INPUT DATA:

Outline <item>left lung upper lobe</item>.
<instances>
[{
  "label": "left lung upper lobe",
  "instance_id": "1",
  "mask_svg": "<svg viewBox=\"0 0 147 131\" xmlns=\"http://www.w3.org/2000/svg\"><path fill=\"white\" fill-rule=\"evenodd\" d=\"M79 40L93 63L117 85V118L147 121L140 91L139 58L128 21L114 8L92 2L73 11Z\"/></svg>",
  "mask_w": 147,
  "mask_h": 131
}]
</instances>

EXERCISE DETAILS: Reproduce all the records, exactly and in full.

TASK RESULT:
Outline <item>left lung upper lobe</item>.
<instances>
[{
  "label": "left lung upper lobe",
  "instance_id": "1",
  "mask_svg": "<svg viewBox=\"0 0 147 131\" xmlns=\"http://www.w3.org/2000/svg\"><path fill=\"white\" fill-rule=\"evenodd\" d=\"M79 40L93 63L117 85V118L147 121L140 91L139 58L128 21L114 8L92 2L73 11Z\"/></svg>",
  "mask_w": 147,
  "mask_h": 131
}]
</instances>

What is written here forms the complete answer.